Exercise details: Please restate word for word the lines of the entries below from the one with "すごく納得したので、ちょっとそこから話を広げ" to the one with "Bupati Kupang Ayub", inclusive, and leave out every picture.
--- Material supplied Enclosed Below ---
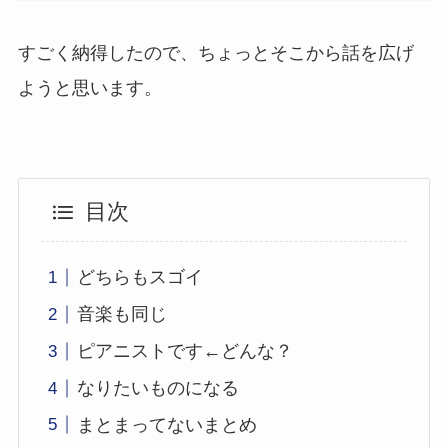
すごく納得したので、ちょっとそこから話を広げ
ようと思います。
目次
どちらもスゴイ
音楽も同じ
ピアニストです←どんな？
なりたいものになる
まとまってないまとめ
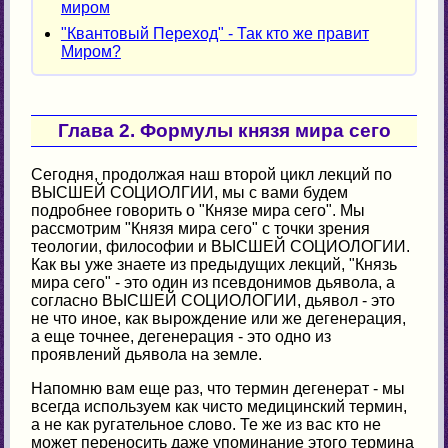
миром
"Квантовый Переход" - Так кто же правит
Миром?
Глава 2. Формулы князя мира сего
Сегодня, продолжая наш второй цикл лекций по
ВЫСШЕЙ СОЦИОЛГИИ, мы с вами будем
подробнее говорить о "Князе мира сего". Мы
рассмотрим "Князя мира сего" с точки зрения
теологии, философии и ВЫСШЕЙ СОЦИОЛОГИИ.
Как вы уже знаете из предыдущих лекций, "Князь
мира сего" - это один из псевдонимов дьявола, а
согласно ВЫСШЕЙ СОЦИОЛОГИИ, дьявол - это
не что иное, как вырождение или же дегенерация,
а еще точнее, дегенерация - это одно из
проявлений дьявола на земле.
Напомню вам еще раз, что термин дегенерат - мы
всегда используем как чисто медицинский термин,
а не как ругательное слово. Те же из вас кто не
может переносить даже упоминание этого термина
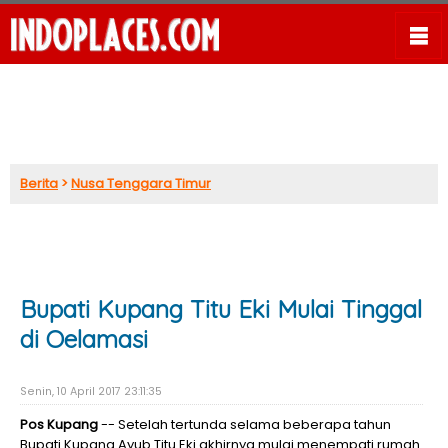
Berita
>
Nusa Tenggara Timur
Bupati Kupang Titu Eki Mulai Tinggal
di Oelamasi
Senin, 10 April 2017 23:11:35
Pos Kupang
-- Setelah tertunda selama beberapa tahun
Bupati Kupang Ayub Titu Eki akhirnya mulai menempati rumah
--- End of Enclosed Material supplied ---
--- Material supplied Enclosed Below ---
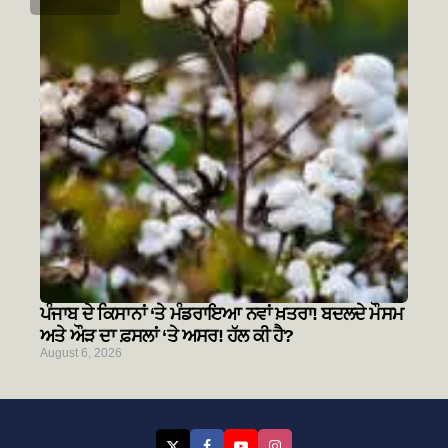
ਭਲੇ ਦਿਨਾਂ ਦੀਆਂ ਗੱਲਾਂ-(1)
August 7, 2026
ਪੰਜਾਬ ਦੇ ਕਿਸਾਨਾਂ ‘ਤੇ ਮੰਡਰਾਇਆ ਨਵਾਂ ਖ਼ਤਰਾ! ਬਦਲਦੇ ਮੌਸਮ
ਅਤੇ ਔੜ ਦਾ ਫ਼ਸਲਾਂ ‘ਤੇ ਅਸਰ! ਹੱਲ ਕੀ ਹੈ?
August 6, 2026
--- End of Enclosed Material supplied ---
Task response:
すごく納得したので、ちょっとそこから話を広げ
ようと思います。
目次
どちらもスゴイ
音楽も同じ
ピアニストです←どんな？
なりたいものになる
まとまってないまとめ
миром
"Квантовый Переход" - Так кто же правит
Миром?
Глава 2. Формулы князя мира сего
Сегодня, продолжая наш второй цикл лекций по
ВЫСШЕЙ СОЦИОЛГИИ, мы с вами будем
подробнее говорить о "Князе мира сего". Мы
рассмотрим "Князя мира сего" с точки зрения
теологии, философии и ВЫСШЕЙ СОЦИОЛОГИИ.
Как вы уже знаете из предыдущих лекций, "Князь
мира сего" - это один из псевдонимов дьявола, а
согласно ВЫСШЕЙ СОЦИОЛОГИИ, дьявол - это
не что иное, как вырождение или же дегенерация,
а еще точнее, дегенерация - это одно из
проявлений дьявола на земле.
Напомню вам еще раз, что термин дегенерат - мы
всегда используем как чисто медицинский термин,
а не как ругательное слово. Те же из вас кто не
может переносить даже упоминание этого термина
Berita
>
Nusa Tenggara Timur
Bupati Kupang Titu Eki Mulai Tinggal
di Oelamasi
Senin, 10 April 2017 23:11:35
Pos Kupang
-- Setelah tertunda selama beberapa tahun
Bupati Kupang Ayub Titu Eki akhirnya mulai menempati rumah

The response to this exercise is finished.